Cognition.2020 Jul;204:104393. S0010-0277(20)30212-2. doi: 10.1016/j.cognition.2020.104393.Epub 2020-07-17.

話者適応の競合モデルからの選択.音声処理効率における注意、認知、記憶

Selecting among competing models of talker adaptation: Attention, cognition, and memory in speech processing efficiency.

Alexandra M Kapadia
Tyler K Perrachione

PMID: 32688132 DOI: 10.1016/j.cognition.2020.104393.

抄録

このような場合には、話者間での音声多様性は、音声認識の際に追加の処理コストを発生させ、しばしば単一話者条件と混合話者条件の間でのパフォーマンスの低下によって測定される。しかし、より大きな音声多様性（すなわち、話し手の数が多いこと）に対応することで、より大きな処理コストが発生するかどうかについては、モデルによって予測が異なります。この課題では、聞き手が聞く話者の数（1、2、4、8、16）を操作しました。その結果、混合トーカ条件では、単一トーカ条件に比べて単語識別の効率が低下したが、この性能低下の大きさはトーカの数には影響されなかった。さらに、2人の話者間の遷移確率が一様な条件では、話者が入れ替わった場合に比べて、話者が前の試行と同じ場合の方が単語識別の効率が高いことが示された。これらの結果は、話者適応の聴覚ストリーミングモデルを支持するものであり、話者の変更に伴う処理コストは注意の再方向付けに起因している。

Phonetic variability across talkers imposes additional processing costs during speech perception, often measured by performance decrements between single- and mixed-talker conditions. However, models differ in their predictions about whether accommodating greater phonetic variability (i.e., more talkers) imposes greater processing costs.
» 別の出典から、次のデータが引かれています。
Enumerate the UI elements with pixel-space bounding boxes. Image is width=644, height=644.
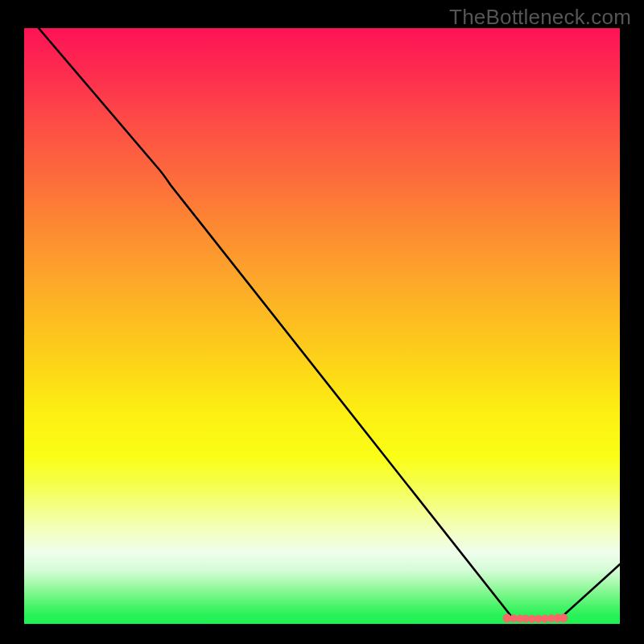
- chart-svg: [24, 28, 620, 624]
- watermark-text: TheBottleneck.com: [449, 5, 631, 30]
- main-line: [39, 28, 620, 618]
- marker-cluster: [503, 614, 568, 623]
- plot-area: [24, 28, 620, 624]
- svg-point-9: [559, 614, 568, 622]
- chart-frame: TheBottleneck.com: [0, 0, 644, 644]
We measured speech processing efficiency in a speeded word identification task, in which we manipulated the number of talkers (1, 2, 4, 8, or 16) listeners heard. Word identification was less efficient in every mixed-talker condition compared to the single-talker condition, but the magnitude of this performance decrement was not affected by the number of talkers. Furthermore, in a condition with uniform transition probabilities between two talkers, word identification was more efficient when the talker was the same as the prior trial compared to trials when the talker switched. These results support an auditory streaming model of talker adaptation, where processing costs associated with changing talkers result from attentional reorientation.